-- What the task requires --
Write out the entries verbatim and leave the images out of the copy.

---------- Dataset content

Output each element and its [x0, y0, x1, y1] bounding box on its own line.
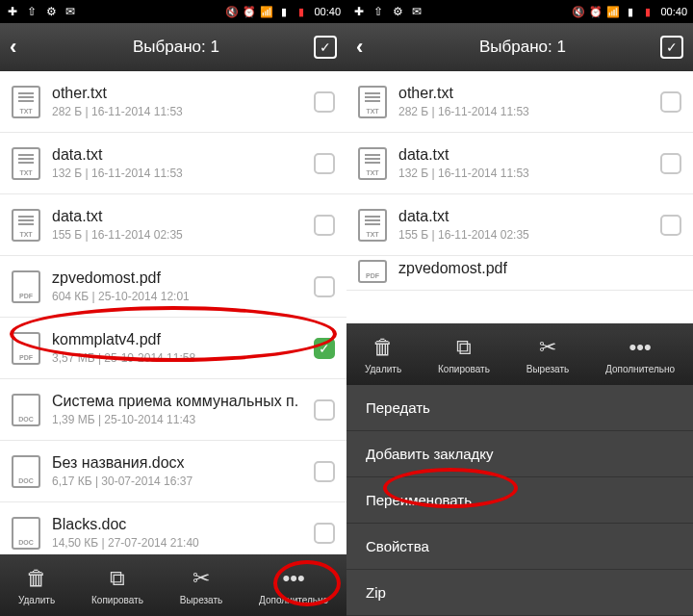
- signal-icon: ▮: [624, 5, 637, 18]
- more-icon: •••: [283, 566, 305, 591]
- upload-icon: ⇧: [372, 5, 385, 18]
- copy-button[interactable]: ⧉ Копировать: [91, 566, 143, 605]
- checkbox[interactable]: [314, 215, 335, 236]
- status-time: 00:40: [314, 6, 341, 17]
- doc-icon: DOC: [12, 394, 40, 426]
- file-name: kommplatv4.pdf: [52, 331, 314, 348]
- more-button[interactable]: ••• Дополнительно: [259, 566, 328, 605]
- cut-button[interactable]: ✂ Вырезать: [526, 335, 569, 374]
- file-name: Система приема коммунальных п.: [52, 393, 314, 410]
- menu-send[interactable]: Передать: [346, 385, 693, 431]
- header-title: Выбрано: 1: [38, 38, 314, 57]
- bottom-toolbar: 🗑 Удалить ⧉ Копировать ✂ Вырезать ••• До…: [346, 323, 693, 385]
- status-bar: ✚ ⇧ ⚙ ✉ 🔇 ⏰ 📶 ▮ ▮ 00:40: [0, 0, 346, 23]
- pdf-icon: PDF: [358, 260, 387, 283]
- back-button[interactable]: ‹: [356, 35, 385, 60]
- copy-icon: ⧉: [110, 566, 125, 591]
- checkbox[interactable]: [314, 461, 335, 482]
- checkbox[interactable]: [660, 153, 681, 174]
- txt-icon: TXT: [358, 147, 387, 180]
- bottom-toolbar: 🗑 Удалить ⧉ Копировать ✂ Вырезать ••• До…: [0, 554, 346, 616]
- file-name: Blacks.doc: [52, 516, 314, 533]
- more-label: Дополнительно: [259, 595, 328, 605]
- file-item[interactable]: DOC Blacks.doc 14,50 КБ | 27-07-2014 21:…: [0, 502, 346, 554]
- status-time: 00:40: [660, 6, 687, 17]
- screen-left: ✚ ⇧ ⚙ ✉ 🔇 ⏰ 📶 ▮ ▮ 00:40 ‹ Выбрано: 1 ✓ T…: [0, 0, 346, 616]
- file-name: zpvedomost.pdf: [398, 260, 681, 277]
- txt-icon: TXT: [12, 209, 40, 242]
- file-meta: 6,17 КБ | 30-07-2014 16:37: [52, 475, 314, 488]
- checkbox-checked[interactable]: ✓: [314, 338, 335, 359]
- delete-button[interactable]: 🗑 Удалить: [365, 335, 401, 374]
- file-item[interactable]: TXT data.txt 155 Б | 16-11-2014 02:35: [346, 194, 693, 256]
- file-item[interactable]: TXT data.txt 155 Б | 16-11-2014 02:35: [0, 194, 346, 256]
- more-button[interactable]: ••• Дополнительно: [605, 335, 675, 374]
- file-meta: 132 Б | 16-11-2014 11:53: [52, 167, 314, 180]
- checkbox[interactable]: [314, 153, 335, 174]
- file-meta: 155 Б | 16-11-2014 02:35: [52, 228, 314, 242]
- file-item[interactable]: TXT other.txt 282 Б | 16-11-2014 11:53: [0, 71, 346, 133]
- copy-button[interactable]: ⧉ Копировать: [438, 335, 490, 374]
- file-name: zpvedomost.pdf: [52, 270, 314, 287]
- file-meta: 14,50 КБ | 27-07-2014 21:40: [52, 536, 314, 550]
- menu-zip[interactable]: Zip: [346, 570, 693, 616]
- menu-properties[interactable]: Свойства: [346, 524, 693, 570]
- wifi-icon: 📶: [260, 5, 273, 18]
- doc-icon: DOC: [12, 455, 40, 488]
- cut-button[interactable]: ✂ Вырезать: [180, 566, 222, 605]
- checkbox[interactable]: [660, 91, 681, 113]
- checkbox[interactable]: [660, 215, 681, 236]
- checkbox[interactable]: [314, 276, 335, 297]
- file-item[interactable]: TXT data.txt 132 Б | 16-11-2014 11:53: [0, 133, 346, 194]
- cut-label: Вырезать: [526, 364, 569, 374]
- file-item[interactable]: DOC Система приема коммунальных п. 1,39 …: [0, 379, 346, 441]
- back-button[interactable]: ‹: [10, 35, 38, 60]
- mute-icon: 🔇: [572, 5, 585, 18]
- more-icon: •••: [629, 335, 652, 360]
- select-all-button[interactable]: ✓: [660, 36, 683, 59]
- pdf-icon: PDF: [12, 332, 40, 365]
- copy-label: Копировать: [91, 595, 143, 605]
- mail-icon: ✉: [64, 5, 77, 18]
- file-list: TXT other.txt 282 Б | 16-11-2014 11:53 T…: [346, 71, 693, 323]
- file-name: data.txt: [52, 208, 314, 225]
- file-meta: 604 КБ | 25-10-2014 12:01: [52, 290, 314, 303]
- file-meta: 155 Б | 16-11-2014 02:35: [398, 228, 660, 242]
- file-item-selected[interactable]: PDF kommplatv4.pdf 3,57 МБ | 25-10-2014 …: [0, 318, 346, 379]
- alarm-icon: ⏰: [243, 5, 256, 18]
- file-item[interactable]: PDF zpvedomost.pdf 604 КБ | 25-10-2014 1…: [0, 256, 346, 318]
- checkbox[interactable]: [314, 523, 335, 544]
- menu-bookmark[interactable]: Добавить закладку: [346, 431, 693, 477]
- file-item[interactable]: DOC Без названия.docx 6,17 КБ | 30-07-20…: [0, 441, 346, 502]
- context-menu: Передать Добавить закладку Переименовать…: [346, 385, 693, 616]
- mail-icon: ✉: [410, 5, 424, 18]
- file-name: data.txt: [398, 208, 660, 225]
- txt-icon: TXT: [358, 86, 387, 118]
- copy-label: Копировать: [438, 364, 490, 374]
- checkbox[interactable]: [314, 399, 335, 421]
- delete-button[interactable]: 🗑 Удалить: [18, 566, 55, 605]
- file-meta: 132 Б | 16-11-2014 11:53: [398, 167, 660, 180]
- txt-icon: TXT: [12, 86, 40, 118]
- select-all-button[interactable]: ✓: [314, 36, 337, 59]
- file-meta: 282 Б | 16-11-2014 11:53: [52, 105, 314, 118]
- file-name: data.txt: [52, 146, 314, 164]
- file-item[interactable]: TXT other.txt 282 Б | 16-11-2014 11:53: [346, 71, 693, 133]
- battery-icon: ▮: [295, 5, 308, 18]
- copy-icon: ⧉: [456, 335, 472, 360]
- header-title: Выбрано: 1: [385, 38, 660, 57]
- file-meta: 1,39 МБ | 25-10-2014 11:43: [52, 413, 314, 426]
- delete-label: Удалить: [365, 364, 401, 374]
- file-item[interactable]: TXT data.txt 132 Б | 16-11-2014 11:53: [346, 133, 693, 194]
- alarm-icon: ⏰: [589, 5, 603, 18]
- cut-label: Вырезать: [180, 595, 222, 605]
- file-meta: 282 Б | 16-11-2014 11:53: [398, 105, 660, 118]
- file-item[interactable]: PDF zpvedomost.pdf 604 КБ | 25-10-2014 1…: [346, 256, 693, 291]
- upload-icon: ⇧: [25, 5, 38, 18]
- checkbox[interactable]: [314, 91, 335, 113]
- plus-icon: ✚: [6, 5, 19, 18]
- wifi-icon: 📶: [606, 5, 620, 18]
- app-header: ‹ Выбрано: 1 ✓: [346, 23, 693, 71]
- menu-rename[interactable]: Переименовать: [346, 477, 693, 524]
- gear-icon: ⚙: [391, 5, 404, 18]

--------------------

-- Output below --
Output each element and its [x0, y0, x1, y1] bounding box on its own line.
- signal-icon: ▮: [624, 5, 637, 18]
- more-icon: •••: [283, 566, 305, 591]
- upload-icon: ⇧: [372, 5, 385, 18]
- copy-button[interactable]: ⧉ Копировать: [91, 566, 143, 605]
- checkbox[interactable]: [314, 215, 335, 236]
- status-time: 00:40: [314, 6, 341, 17]
- doc-icon: DOC: [12, 394, 40, 426]
- file-name: kommplatv4.pdf: [52, 331, 314, 348]
- more-button[interactable]: ••• Дополнительно: [259, 566, 328, 605]
- cut-button[interactable]: ✂ Вырезать: [526, 335, 569, 374]
- file-name: Система приема коммунальных п.: [52, 393, 314, 410]
- menu-send[interactable]: Передать: [346, 385, 693, 431]
- header-title: Выбрано: 1: [38, 38, 314, 57]
- bottom-toolbar: 🗑 Удалить ⧉ Копировать ✂ Вырезать ••• До…: [346, 323, 693, 385]
- status-bar: ✚ ⇧ ⚙ ✉ 🔇 ⏰ 📶 ▮ ▮ 00:40: [0, 0, 346, 23]
- pdf-icon: PDF: [358, 260, 387, 283]
- back-button[interactable]: ‹: [356, 35, 385, 60]
- copy-icon: ⧉: [110, 566, 125, 591]
- checkbox[interactable]: [314, 461, 335, 482]
- checkbox[interactable]: [660, 153, 681, 174]
- txt-icon: TXT: [358, 147, 387, 180]
- bottom-toolbar: 🗑 Удалить ⧉ Копировать ✂ Вырезать ••• До…: [0, 554, 346, 616]
- file-name: Blacks.doc: [52, 516, 314, 533]
- more-label: Дополнительно: [259, 595, 328, 605]
- file-item[interactable]: DOC Blacks.doc 14,50 КБ | 27-07-2014 21:…: [0, 502, 346, 554]
- status-time: 00:40: [660, 6, 687, 17]
- screen-left: ✚ ⇧ ⚙ ✉ 🔇 ⏰ 📶 ▮ ▮ 00:40 ‹ Выбрано: 1 ✓ T…: [0, 0, 346, 616]
- file-name: zpvedomost.pdf: [398, 260, 681, 277]
- txt-icon: TXT: [12, 209, 40, 242]
- file-meta: 6,17 КБ | 30-07-2014 16:37: [52, 475, 314, 488]
- checkbox-checked[interactable]: ✓: [314, 338, 335, 359]
- delete-button[interactable]: 🗑 Удалить: [365, 335, 401, 374]
- file-item[interactable]: TXT data.txt 155 Б | 16-11-2014 02:35: [346, 194, 693, 256]
- file-item[interactable]: TXT data.txt 155 Б | 16-11-2014 02:35: [0, 194, 346, 256]
- more-button[interactable]: ••• Дополнительно: [605, 335, 675, 374]
- file-meta: 132 Б | 16-11-2014 11:53: [52, 167, 314, 180]
- checkbox[interactable]: [314, 153, 335, 174]
- file-meta: 155 Б | 16-11-2014 02:35: [52, 228, 314, 242]
- file-item[interactable]: TXT other.txt 282 Б | 16-11-2014 11:53: [0, 71, 346, 133]
- copy-button[interactable]: ⧉ Копировать: [438, 335, 490, 374]
- file-name: zpvedomost.pdf: [52, 270, 314, 287]
- file-meta: 14,50 КБ | 27-07-2014 21:40: [52, 536, 314, 550]
- menu-zip[interactable]: Zip: [346, 570, 693, 616]
- menu-properties[interactable]: Свойства: [346, 524, 693, 570]
- wifi-icon: 📶: [260, 5, 273, 18]
- doc-icon: DOC: [12, 455, 40, 488]
- cut-button[interactable]: ✂ Вырезать: [180, 566, 222, 605]
- checkbox[interactable]: [660, 91, 681, 113]
- checkbox[interactable]: [660, 215, 681, 236]
- checkbox[interactable]: [314, 276, 335, 297]
- file-item[interactable]: TXT data.txt 132 Б | 16-11-2014 11:53: [0, 133, 346, 194]
- cut-label: Вырезать: [526, 364, 569, 374]
- file-item[interactable]: DOC Система приема коммунальных п. 1,39 …: [0, 379, 346, 441]
- back-button[interactable]: ‹: [10, 35, 38, 60]
- mute-icon: 🔇: [572, 5, 585, 18]
- more-icon: •••: [629, 335, 652, 360]
- select-all-button[interactable]: ✓: [660, 36, 683, 59]
- pdf-icon: PDF: [12, 332, 40, 365]
- copy-label: Копировать: [91, 595, 143, 605]
- mail-icon: ✉: [64, 5, 77, 18]
- file-list: TXT other.txt 282 Б | 16-11-2014 11:53 T…: [346, 71, 693, 323]
- file-name: data.txt: [52, 208, 314, 225]
- file-meta: 604 КБ | 25-10-2014 12:01: [52, 290, 314, 303]
- file-meta: 155 Б | 16-11-2014 02:35: [398, 228, 660, 242]
- file-item-selected[interactable]: PDF kommplatv4.pdf 3,57 МБ | 25-10-2014 …: [0, 318, 346, 379]
- alarm-icon: ⏰: [243, 5, 256, 18]
- file-item[interactable]: PDF zpvedomost.pdf 604 КБ | 25-10-2014 1…: [0, 256, 346, 318]
- checkbox[interactable]: [314, 523, 335, 544]
- menu-bookmark[interactable]: Добавить закладку: [346, 431, 693, 477]
- file-item[interactable]: DOC Без названия.docx 6,17 КБ | 30-07-20…: [0, 441, 346, 502]
- context-menu: Передать Добавить закладку Переименовать…: [346, 385, 693, 616]
- mail-icon: ✉: [410, 5, 424, 18]
- file-name: data.txt: [398, 208, 660, 225]
- txt-icon: TXT: [358, 86, 387, 118]
- copy-label: Копировать: [438, 364, 490, 374]
- checkbox[interactable]: [314, 399, 335, 421]
- delete-button[interactable]: 🗑 Удалить: [18, 566, 55, 605]
- file-meta: 132 Б | 16-11-2014 11:53: [398, 167, 660, 180]
- txt-icon: TXT: [12, 86, 40, 118]
- select-all-button[interactable]: ✓: [314, 36, 337, 59]
- file-meta: 282 Б | 16-11-2014 11:53: [52, 105, 314, 118]
- file-name: data.txt: [52, 146, 314, 164]
- file-item[interactable]: TXT other.txt 282 Б | 16-11-2014 11:53: [346, 71, 693, 133]
- battery-icon: ▮: [295, 5, 308, 18]
- copy-icon: ⧉: [456, 335, 472, 360]
- header-title: Выбрано: 1: [385, 38, 660, 57]
- file-meta: 1,39 МБ | 25-10-2014 11:43: [52, 413, 314, 426]
- delete-label: Удалить: [365, 364, 401, 374]
- file-item[interactable]: TXT data.txt 132 Б | 16-11-2014 11:53: [346, 133, 693, 194]
- alarm-icon: ⏰: [589, 5, 603, 18]
- cut-label: Вырезать: [180, 595, 222, 605]
- file-meta: 282 Б | 16-11-2014 11:53: [398, 105, 660, 118]
- file-item[interactable]: PDF zpvedomost.pdf 604 КБ | 25-10-2014 1…: [346, 256, 693, 291]
- upload-icon: ⇧: [25, 5, 38, 18]
- checkbox[interactable]: [314, 91, 335, 113]
- plus-icon: ✚: [6, 5, 19, 18]
- wifi-icon: 📶: [606, 5, 620, 18]
- app-header: ‹ Выбрано: 1 ✓: [346, 23, 693, 71]
- menu-rename[interactable]: Переименовать: [346, 477, 693, 524]
- gear-icon: ⚙: [391, 5, 404, 18]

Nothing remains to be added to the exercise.